Wednesday, October 22, 2025
Everyone loves a good story with a princess, a silver tower, birds turned to dragons, a frog and — of course — a fairy or two with special talents and surprising abilities.
Jane Harrington has written a new book, “Women of the Fairy Resistance” that tells the stories of the women in the French salons of the 1890s who originated the fairy tales we know today. One of these women coined the term fairy tale. Over the years these female writers have been intentionally ignored and forgotten by a world controlled by men who respun the women’s tales and took credit for them.
The French female storytellers (les conteuses) wrote their seemingly harmless stories, cleverly disguising their tales of rebellion against the misogynistic and homophobic world controlled by Louis XIV. Their stories were popular with the people for a century but gradually became erased by the later fairy tales of Hans Christian Anderson and the Brothers Grimm.
Harrington’s carefully researched book details seven of the salon sisters accompanied by a dozen of the retold original tales based on the original French translations. Harrington explains there were about 70 tales but she wanted to select the ones that reflected the authors resisting societal norms under Louis XIV “so I zeroed in these.”
These fairy tales boldly featured female protagonists instead of the familiar compliant Cinderella or naive Snow White. The introduction explains “the plot lines push against a prevalent viewpoint that women are weak and of limited intelligence, a viewpoint that favors men as public beings while women are expected to remain hidden.” Les conteuses view their tales as liberation from a culture that ignores and disparages them.
Harrington says a lot of the original stories had not been translated into English and others had been translated in the 19th century but never made it across the ocean. She said since she doesn’t read French that she had to rely on translation software and if she wanted to start with the original, the translation software couldn’t handle the odd old print. So sometimes she had to go sentence by sentence.
“I started pecking away on this book 8-9 years ago when I started teaching fairy tales in college. I would do a little research and build on what I knew. Two years ago I thought I had amassed enough research and put a proposal together.” She says her proposal was accepted but they wanted some more research. She found some of the information from the English scholars wasn’t true after all, “and I had to go back and rewrite some of my previous work. Every storyteller has their own spin, and translations can be wildly subjective and creative. It was a really intensive year.”
In addition, she had been relying on information that came out of Germany that focused mostly on the Brothers Grimm who purposely insulted les conteuses, comparing them to animals and warning of their depravity. This criticism was repeated, and their popularity was suppressed.

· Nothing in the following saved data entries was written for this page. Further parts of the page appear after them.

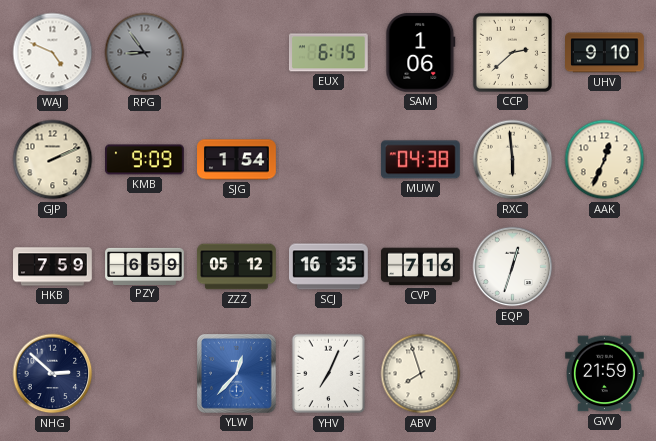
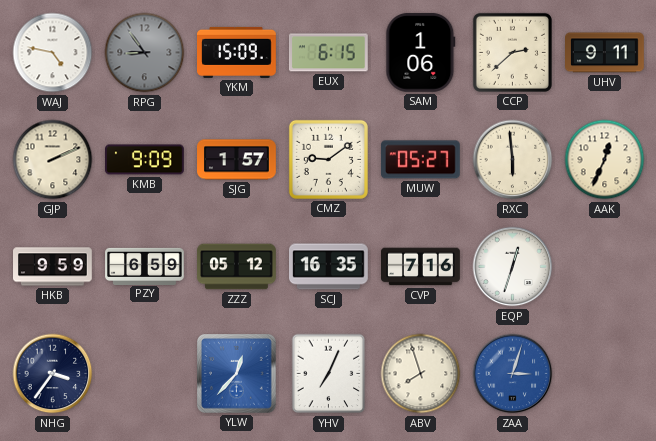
WAJ: 4:49 -> 4:47
YKM: none -> 15:09
UHV: 9:10 -> 9:11
SJG: 1:54 -> 1:57
CMZ: none -> 9:09
MUW: 04:38 -> 05:27
HKB: 7:59 -> 9:59
NHG: 2:52 -> 3:36
ZAA: none -> 3:03
GVV: 21:59 -> none
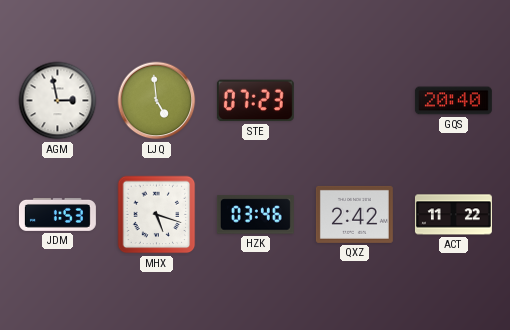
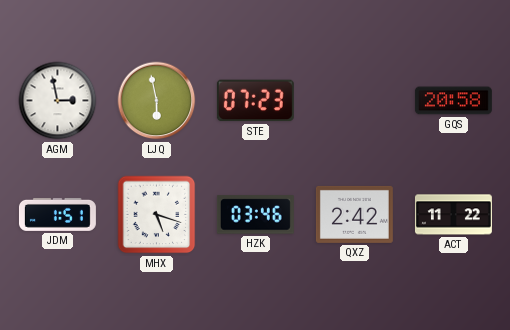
LJQ: 4:59 -> 5:58
GQS: 20:40 -> 20:58
JDM: 1:53 -> 1:51
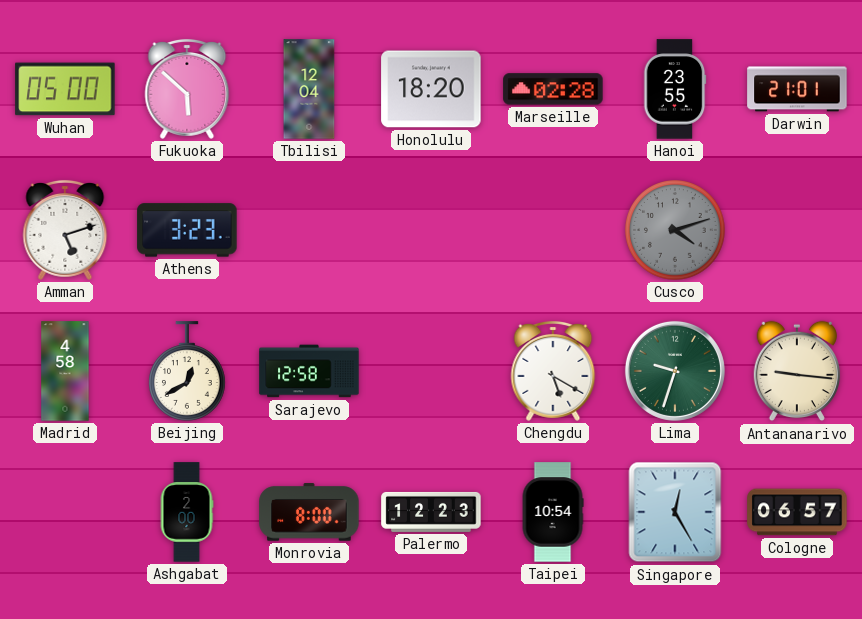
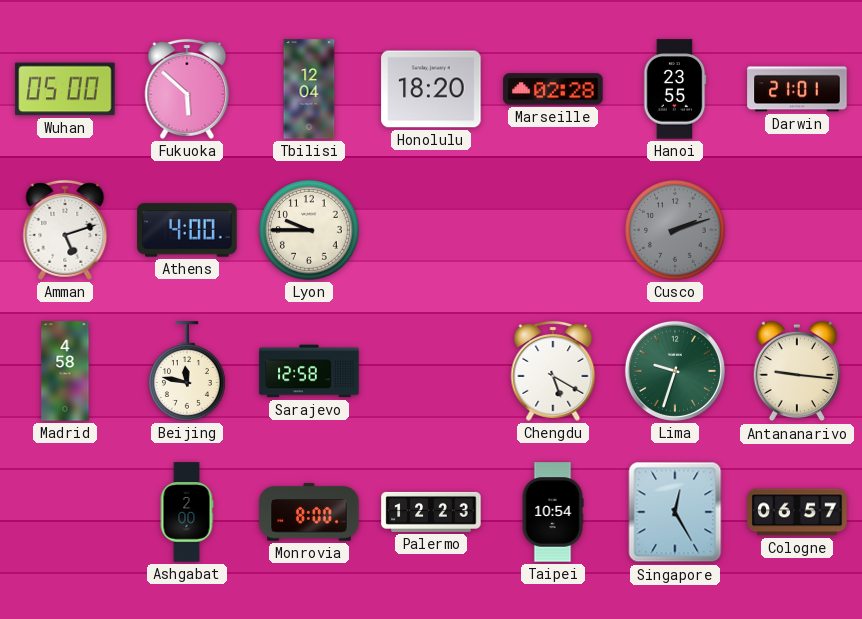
Athens: 3:23 -> 4:00
Lyon: none -> 9:45
Cusco: 4:12 -> 2:12
Beijing: 12:40 -> 11:47
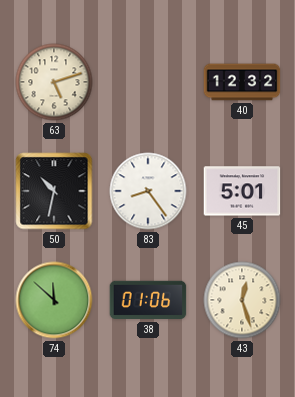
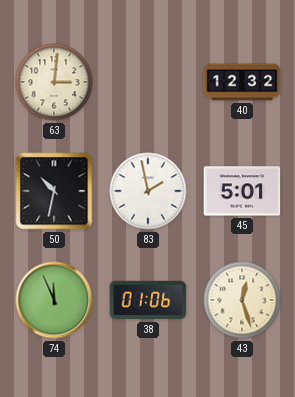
63: 5:12 -> 3:01
83: 8:24 -> 1:58
74: 11:52 -> 11:56
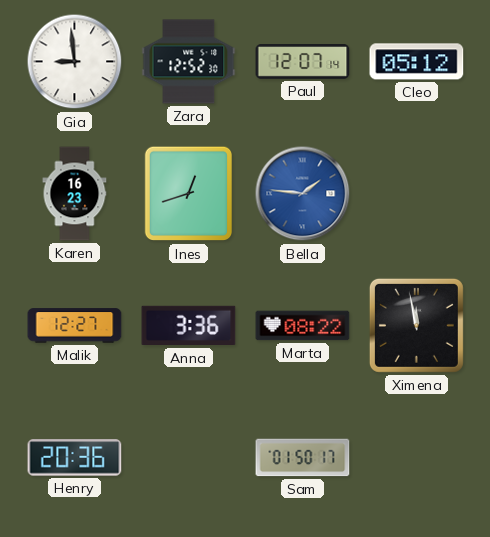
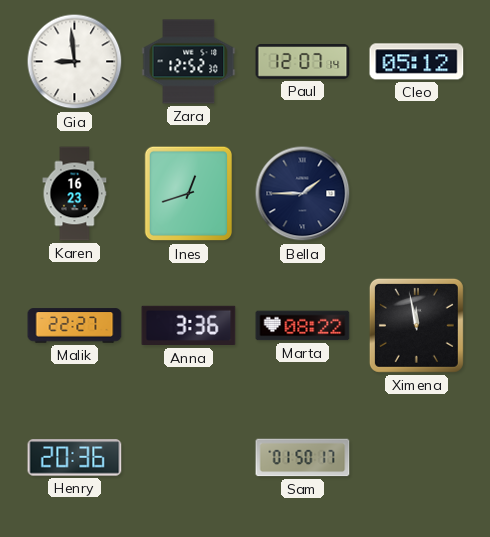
Bella: 1:46 -> 1:45
Bella dial: blue -> navy
Malik: 12:27 -> 22:27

Harrington grew up in Fairfax and moved to Alexandria in the 1990s where she was married and raised their children. She was well known for her children’s books and her active participation teaching in public and private schools and the park system.

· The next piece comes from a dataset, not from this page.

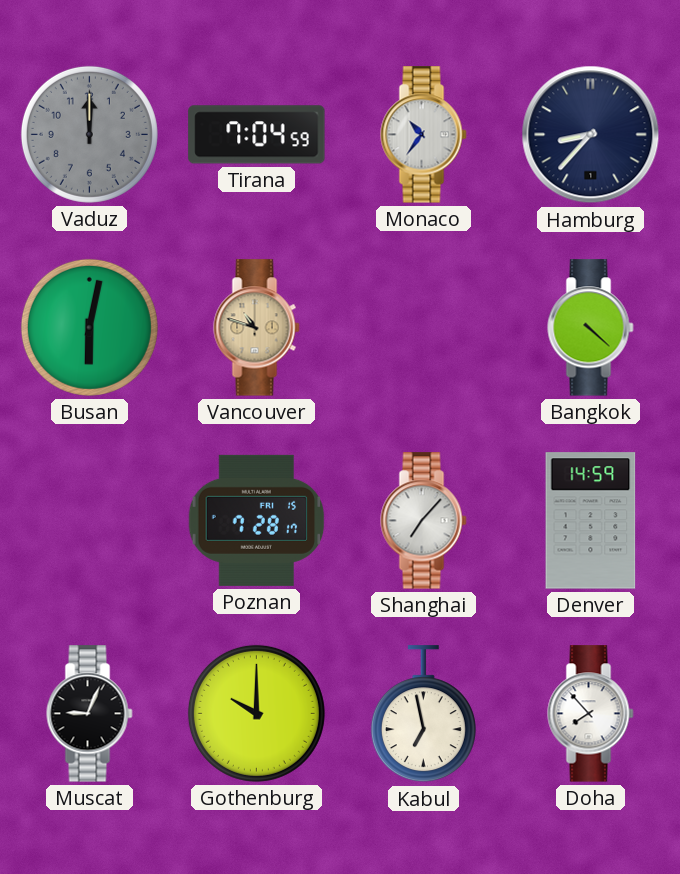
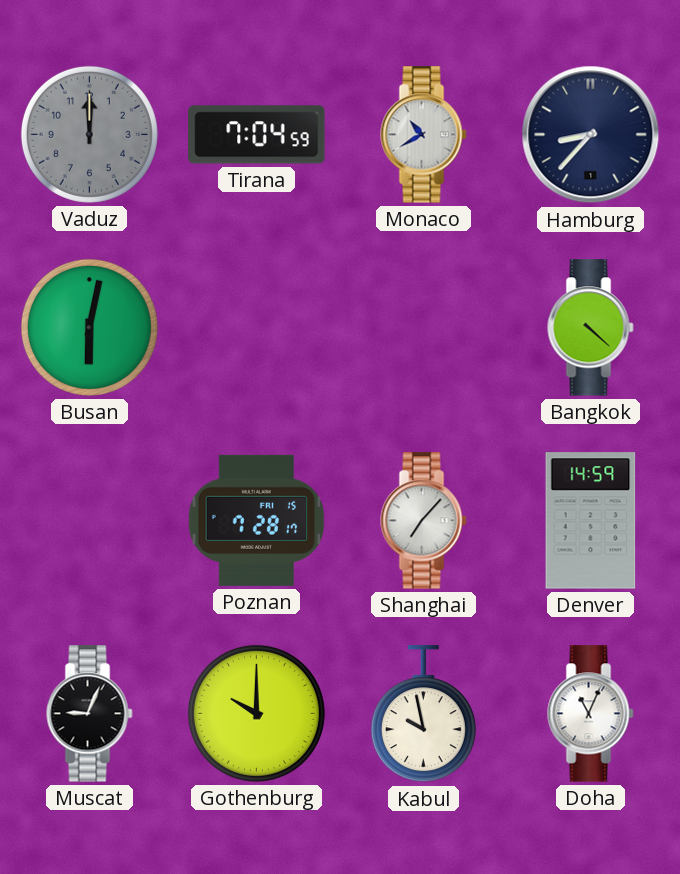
Monaco: 10:36 -> 10:40
Vancouver: 10:48 -> none
Kabul: 6:58 -> 9:58
Doha: 7:53 -> 11:04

She now lives in Appalachia where she currently crafts literary fiction and creative nonfiction, and her work has been widely acclaimed. Her recently published novel earned a starred review from a library journal who wrote, “It belongs on every shelf of literature relating to this art form.”
She also teaches a course in fairy tales at Washington and Lee University. She says her class work requirements originally included literary criticism but, “I learned that AI can generate an essay in less than a minute that would probably get an A.” So she has moved to more creative writing over time. “I usually do try to have them write a fairy tale using their own experience. Let’s write something with a heart that a robot can’t write.”
Harrington will be appearing at Old Town Books in Alexandria on Nov. 16 from 7-8 pm for a book talk and signing.